[[ Working data, beginning ]]

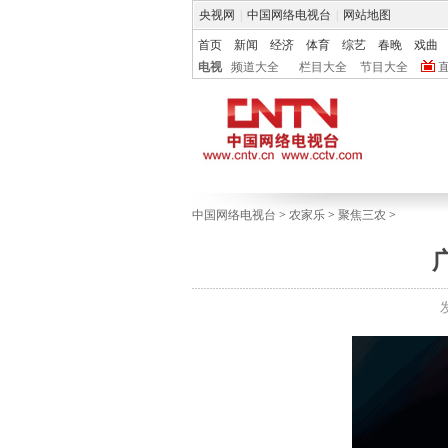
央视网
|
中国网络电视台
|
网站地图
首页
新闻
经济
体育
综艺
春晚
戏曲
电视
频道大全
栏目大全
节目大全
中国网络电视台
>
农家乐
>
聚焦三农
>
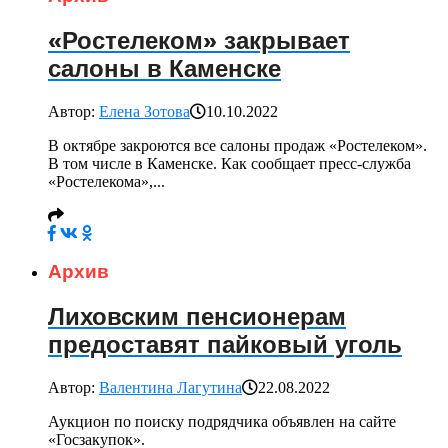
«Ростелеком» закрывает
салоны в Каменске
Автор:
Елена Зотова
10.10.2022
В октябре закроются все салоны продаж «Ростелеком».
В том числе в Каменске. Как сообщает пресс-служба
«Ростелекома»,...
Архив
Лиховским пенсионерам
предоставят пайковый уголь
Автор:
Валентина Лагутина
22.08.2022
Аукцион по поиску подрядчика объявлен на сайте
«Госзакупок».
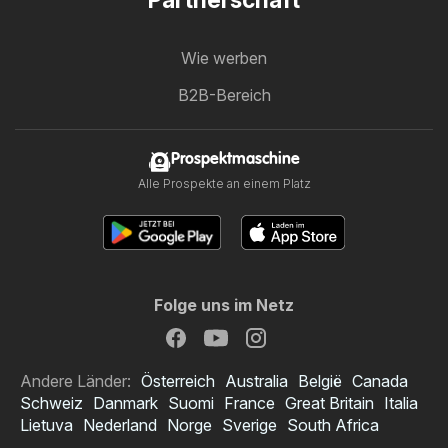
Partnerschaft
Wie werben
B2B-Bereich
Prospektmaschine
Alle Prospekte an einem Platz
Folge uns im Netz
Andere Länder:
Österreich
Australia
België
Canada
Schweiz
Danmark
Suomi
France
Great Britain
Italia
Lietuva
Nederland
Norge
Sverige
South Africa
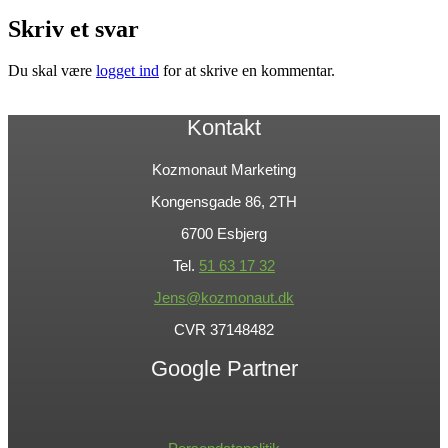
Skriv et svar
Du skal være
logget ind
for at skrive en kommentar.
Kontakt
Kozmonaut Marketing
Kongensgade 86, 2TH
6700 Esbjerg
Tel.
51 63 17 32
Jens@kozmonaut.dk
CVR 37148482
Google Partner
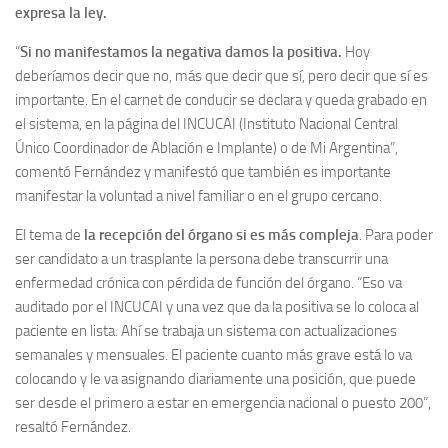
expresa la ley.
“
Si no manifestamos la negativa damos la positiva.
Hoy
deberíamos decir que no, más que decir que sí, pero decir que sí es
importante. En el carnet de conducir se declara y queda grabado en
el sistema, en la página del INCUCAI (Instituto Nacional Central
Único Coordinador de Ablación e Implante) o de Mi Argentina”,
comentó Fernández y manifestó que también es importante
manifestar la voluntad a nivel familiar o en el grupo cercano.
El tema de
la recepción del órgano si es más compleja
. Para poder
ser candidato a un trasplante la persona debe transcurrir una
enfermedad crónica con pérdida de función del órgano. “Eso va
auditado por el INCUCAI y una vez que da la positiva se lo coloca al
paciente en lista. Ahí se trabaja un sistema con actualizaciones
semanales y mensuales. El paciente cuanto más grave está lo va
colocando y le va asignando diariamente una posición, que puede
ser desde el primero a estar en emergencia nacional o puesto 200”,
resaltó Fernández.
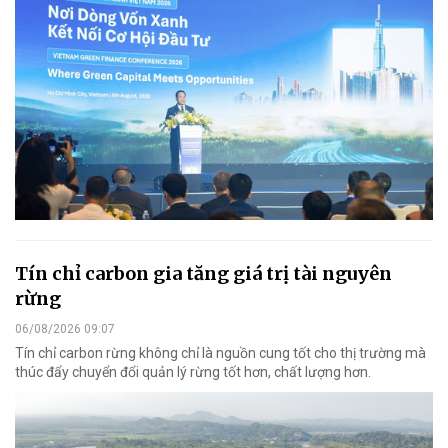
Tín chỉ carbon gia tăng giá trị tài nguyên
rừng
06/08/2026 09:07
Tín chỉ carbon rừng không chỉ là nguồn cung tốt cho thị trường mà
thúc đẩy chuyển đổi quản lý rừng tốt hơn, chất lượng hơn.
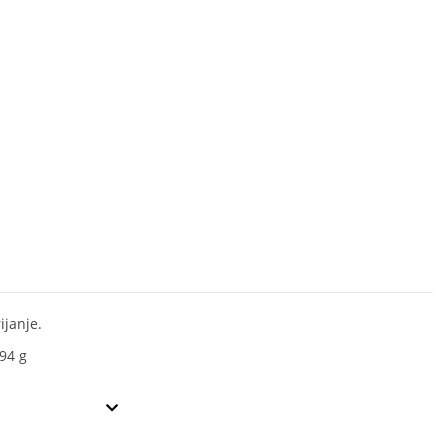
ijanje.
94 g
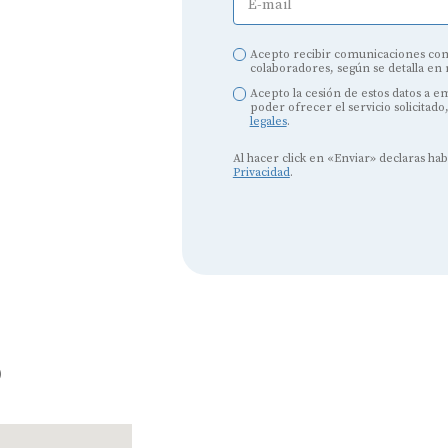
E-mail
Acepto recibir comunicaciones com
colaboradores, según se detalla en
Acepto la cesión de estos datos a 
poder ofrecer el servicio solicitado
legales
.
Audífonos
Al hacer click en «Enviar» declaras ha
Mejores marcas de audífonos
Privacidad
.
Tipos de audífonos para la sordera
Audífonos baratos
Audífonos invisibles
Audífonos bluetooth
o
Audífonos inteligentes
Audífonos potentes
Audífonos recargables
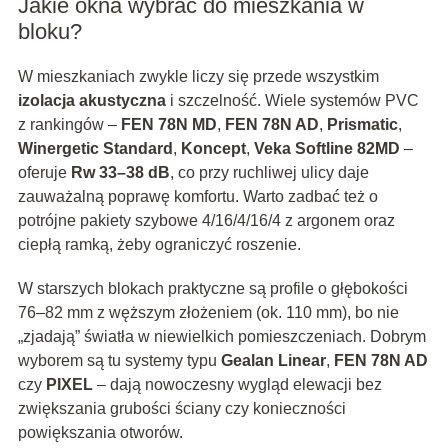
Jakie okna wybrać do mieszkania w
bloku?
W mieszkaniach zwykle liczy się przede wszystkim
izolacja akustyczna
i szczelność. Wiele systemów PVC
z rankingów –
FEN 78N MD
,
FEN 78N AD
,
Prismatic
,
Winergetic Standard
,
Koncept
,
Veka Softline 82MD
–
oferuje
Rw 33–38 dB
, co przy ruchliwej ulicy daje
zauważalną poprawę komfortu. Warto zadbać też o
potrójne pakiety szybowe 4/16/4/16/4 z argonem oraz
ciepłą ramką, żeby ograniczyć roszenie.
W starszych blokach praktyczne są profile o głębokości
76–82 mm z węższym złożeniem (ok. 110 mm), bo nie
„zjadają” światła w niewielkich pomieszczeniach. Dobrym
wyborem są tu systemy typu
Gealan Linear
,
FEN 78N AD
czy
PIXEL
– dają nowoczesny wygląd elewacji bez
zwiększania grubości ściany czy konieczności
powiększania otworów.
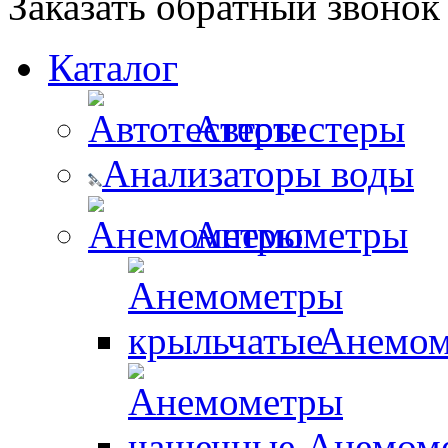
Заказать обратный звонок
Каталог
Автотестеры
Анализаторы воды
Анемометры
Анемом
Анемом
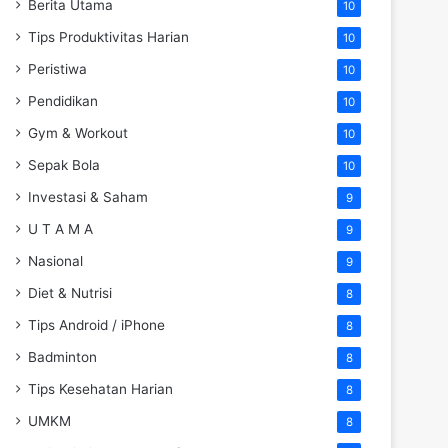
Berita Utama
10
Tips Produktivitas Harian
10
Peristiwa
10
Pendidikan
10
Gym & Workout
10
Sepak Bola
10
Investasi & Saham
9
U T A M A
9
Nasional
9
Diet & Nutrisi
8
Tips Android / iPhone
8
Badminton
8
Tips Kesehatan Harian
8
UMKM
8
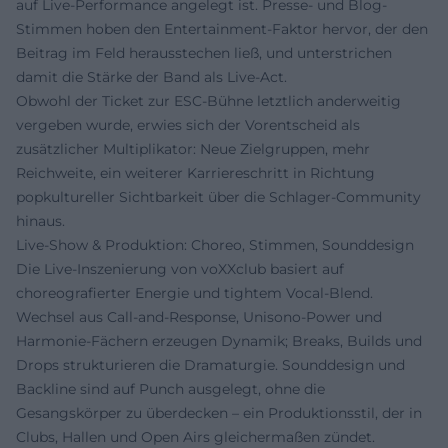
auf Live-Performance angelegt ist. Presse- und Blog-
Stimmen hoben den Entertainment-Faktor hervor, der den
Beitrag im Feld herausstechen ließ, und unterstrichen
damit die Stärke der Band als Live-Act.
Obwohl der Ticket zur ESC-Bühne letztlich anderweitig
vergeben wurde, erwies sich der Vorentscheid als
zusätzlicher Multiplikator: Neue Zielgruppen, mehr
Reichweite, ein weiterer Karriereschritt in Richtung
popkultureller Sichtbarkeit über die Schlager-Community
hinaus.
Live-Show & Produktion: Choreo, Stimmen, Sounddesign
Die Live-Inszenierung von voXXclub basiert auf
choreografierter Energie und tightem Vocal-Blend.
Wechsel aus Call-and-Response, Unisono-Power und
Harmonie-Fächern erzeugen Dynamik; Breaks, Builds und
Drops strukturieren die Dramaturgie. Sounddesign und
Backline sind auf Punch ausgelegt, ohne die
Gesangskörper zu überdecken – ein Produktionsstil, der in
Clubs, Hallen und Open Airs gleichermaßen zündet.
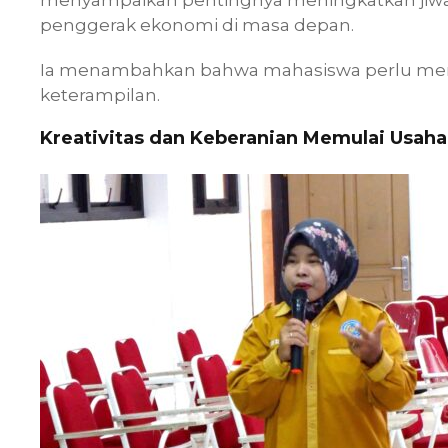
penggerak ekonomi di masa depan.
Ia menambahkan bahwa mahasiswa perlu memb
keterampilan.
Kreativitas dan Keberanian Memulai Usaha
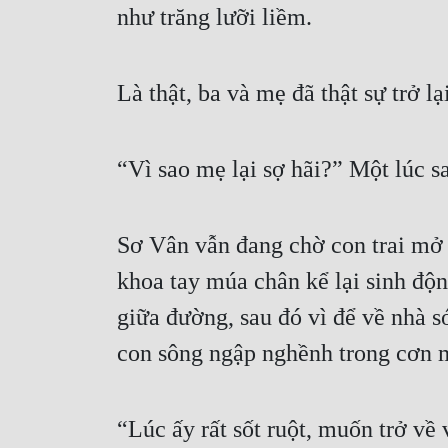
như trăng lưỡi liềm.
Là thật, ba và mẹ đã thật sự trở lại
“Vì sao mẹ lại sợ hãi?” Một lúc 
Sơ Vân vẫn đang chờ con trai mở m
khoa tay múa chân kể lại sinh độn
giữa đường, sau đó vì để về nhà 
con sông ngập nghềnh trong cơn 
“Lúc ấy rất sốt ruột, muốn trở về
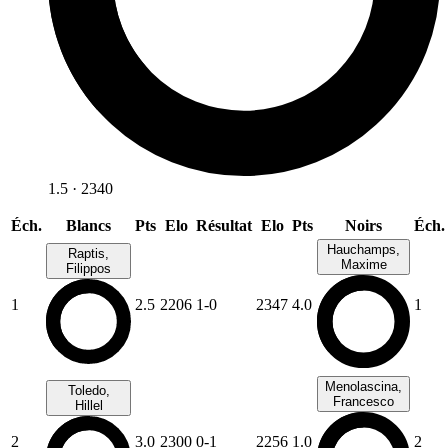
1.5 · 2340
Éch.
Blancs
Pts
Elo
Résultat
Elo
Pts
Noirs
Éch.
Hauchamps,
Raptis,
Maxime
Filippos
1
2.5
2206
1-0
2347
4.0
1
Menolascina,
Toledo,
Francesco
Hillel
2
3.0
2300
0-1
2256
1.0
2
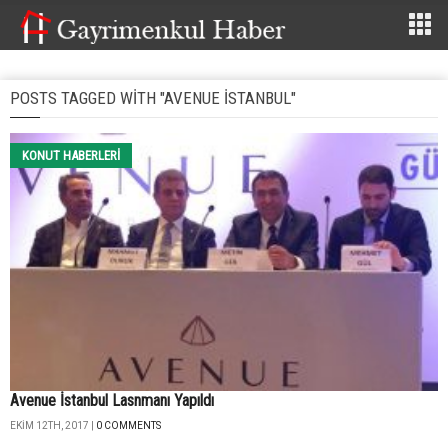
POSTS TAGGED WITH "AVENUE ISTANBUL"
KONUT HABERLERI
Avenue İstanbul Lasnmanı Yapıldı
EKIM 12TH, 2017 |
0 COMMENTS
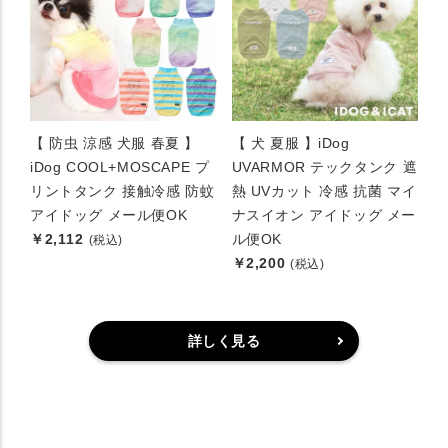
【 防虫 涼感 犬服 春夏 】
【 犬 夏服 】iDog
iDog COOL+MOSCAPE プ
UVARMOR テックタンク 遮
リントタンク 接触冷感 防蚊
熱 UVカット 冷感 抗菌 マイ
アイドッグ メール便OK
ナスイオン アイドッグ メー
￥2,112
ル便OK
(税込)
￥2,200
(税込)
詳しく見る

[[ Working data, end ]]

**The problem**
All of the records above are to be printed exactly, with every picture omitted.

**Your response**
央视网
|
中国网络电视台
|
网站地图
首页
新闻
经济
体育
综艺
春晚
戏曲
电视
频道大全
栏目大全
节目大全
中国网络电视台
>
农家乐
>
聚焦三农
>
«Ростелеком» закрывает
салоны в Каменске
Автор:
Елена Зотова
10.10.2022
В октябре закроются все салоны продаж «Ростелеком».
В том числе в Каменске. Как сообщает пресс-служба
«Ростелекома»,...
Архив
Лиховским пенсионерам
предоставят пайковый уголь
Автор:
Валентина Лагутина
22.08.2022
Аукцион по поиску подрядчика объявлен на сайте
«Госзакупок».
Partnerschaft
Wie werben
B2B-Bereich
Prospektmaschine
Alle Prospekte an einem Platz
Folge uns im Netz
Andere Länder:
Österreich
Australia
België
Canada
Schweiz
Danmark
Suomi
France
Great Britain
Italia
Lietuva
Nederland
Norge
Sverige
South Africa
Skriv et svar
Du skal være
logget ind
for at skrive en kommentar.
Kontakt
Kozmonaut Marketing
Kongensgade 86, 2TH
6700 Esbjerg
Tel.
51 63 17 32
Jens@kozmonaut.dk
CVR 37148482
Google Partner
expresa la ley.
“
Si no manifestamos la negativa damos la positiva.
Hoy
deberíamos decir que no, más que decir que sí, pero decir que sí es
importante. En el carnet de conducir se declara y queda grabado en
el sistema, en la página del INCUCAI (Instituto Nacional Central
Único Coordinador de Ablación e Implante) o de Mi Argentina”,
comentó Fernández y manifestó que también es importante
manifestar la voluntad a nivel familiar o en el grupo cercano.
El tema de
la recepción del órgano si es más compleja
. Para poder
ser candidato a un trasplante la persona debe transcurrir una
enfermedad crónica con pérdida de función del órgano. “Eso va
auditado por el INCUCAI y una vez que da la positiva se lo coloca al
paciente en lista. Ahí se trabaja un sistema con actualizaciones
semanales y mensuales. El paciente cuanto más grave está lo va
colocando y le va asignando diariamente una posición, que puede
ser desde el primero a estar en emergencia nacional o puesto 200”,
resaltó Fernández.
Tín chỉ carbon gia tăng giá trị tài nguyên
rừng
06/08/2026 09:07
Tín chỉ carbon rừng không chỉ là nguồn cung tốt cho thị trường mà
thúc đẩy chuyển đổi quản lý rừng tốt hơn, chất lượng hơn.
ijanje.
94 g
E-mail
Acepto recibir comunicaciones com
colaboradores, según se detalla en
Acepto la cesión de estos datos a 
poder ofrecer el servicio solicitado
legales
.
Audífonos
Al hacer click en «Enviar» declaras ha
Mejores marcas de audífonos
Privacidad
.
Tipos de audífonos para la sordera
Audífonos baratos
Audífonos invisibles
Audífonos bluetooth
o
Audífonos inteligentes
Audífonos potentes
Audífonos recargables
Jakie okna wybrać do mieszkania w
bloku?
W mieszkaniach zwykle liczy się przede wszystkim
izolacja akustyczna
i szczelność. Wiele systemów PVC
z rankingów –
FEN 78N MD
,
FEN 78N AD
,
Prismatic
,
Winergetic Standard
,
Koncept
,
Veka Softline 82MD
–
oferuje
Rw 33–38 dB
, co przy ruchliwej ulicy daje
zauważalną poprawę komfortu. Warto zadbać też o
potrójne pakiety szybowe 4/16/4/16/4 z argonem oraz
ciepłą ramką, żeby ograniczyć roszenie.
W starszych blokach praktyczne są profile o głębokości
76–82 mm z węższym złożeniem (ok. 110 mm), bo nie
„zjadają” światła w niewielkich pomieszczeniach. Dobrym
wyborem są tu systemy typu
Gealan Linear
,
FEN 78N AD
czy
PIXEL
– dają nowoczesny wygląd elewacji bez
zwiększania grubości ściany czy konieczności
powiększania otworów.
Заказать обратный звонок
Каталог
Автотестеры
Анализаторы воды
Анемометры
Анемом
Анемом
Berita Utama
10
Tips Produktivitas Harian
10
Peristiwa
10
Pendidikan
10
Gym & Workout
10
Sepak Bola
10
Investasi & Saham
9
U T A M A
9
Nasional
9
Diet & Nutrisi
8
Tips Android / iPhone
8
Badminton
8
Tips Kesehatan Harian
8
UMKM
8
auf Live-Performance angelegt ist. Presse- und Blog-
Stimmen hoben den Entertainment-Faktor hervor, der den
Beitrag im Feld herausstechen ließ, und unterstrichen
damit die Stärke der Band als Live-Act.
Obwohl der Ticket zur ESC-Bühne letztlich anderweitig
vergeben wurde, erwies sich der Vorentscheid als
zusätzlicher Multiplikator: Neue Zielgruppen, mehr
Reichweite, ein weiterer Karriereschritt in Richtung
popkultureller Sichtbarkeit über die Schlager-Community
hinaus.
Live-Show & Produktion: Choreo, Stimmen, Sounddesign
Die Live-Inszenierung von voXXclub basiert auf
choreografierter Energie und tightem Vocal-Blend.
Wechsel aus Call-and-Response, Unisono-Power und
Harmonie-Fächern erzeugen Dynamik; Breaks, Builds und
Drops strukturieren die Dramaturgie. Sounddesign und
Backline sind auf Punch ausgelegt, ohne die
Gesangskörper zu überdecken – ein Produktionsstil, der in
Clubs, Hallen und Open Airs gleichermaßen zündet.
penggerak ekonomi di masa depan.
Ia menambahkan bahwa mahasiswa perlu memb
keterampilan.
Kreativitas dan Keberanian Memulai Usaha
như trăng lưỡi liềm.
Là thật, ba và mẹ đã thật sự trở lại
“Vì sao mẹ lại sợ hãi?” Một lúc 
Sơ Vân vẫn đang chờ con trai mở m
khoa tay múa chân kể lại sinh độn
giữa đường, sau đó vì để về nhà 
con sông ngập nghềnh trong cơn 
“Lúc ấy rất sốt ruột, muốn trở về
1.5 · 2340
Éch.
Blancs
Pts
Elo
Résultat
Elo
Pts
Noirs
Éch.
Hauchamps,
Raptis,
Maxime
Filippos
1
2.5
2206
1-0
2347
4.0
1
Menolascina,
Toledo,
Francesco
Hillel
2
3.0
2300
0-1
2256
1.0
2
POSTS TAGGED WITH "AVENUE ISTANBUL"
KONUT HABERLERI
Avenue İstanbul Lasnmanı Yapıldı
EKIM 12TH, 2017 |
0 COMMENTS
【 防虫 涼感 犬服 春夏 】
【 犬 夏服 】iDog
iDog COOL+MOSCAPE プ
UVARMOR テックタンク 遮
リントタンク 接触冷感 防蚊
熱 UVカット 冷感 抗菌 マイ
アイドッグ メール便OK
ナスイオン アイドッグ メー
￥2,112
ル便OK
(税込)
￥2,200
(税込)
詳しく見る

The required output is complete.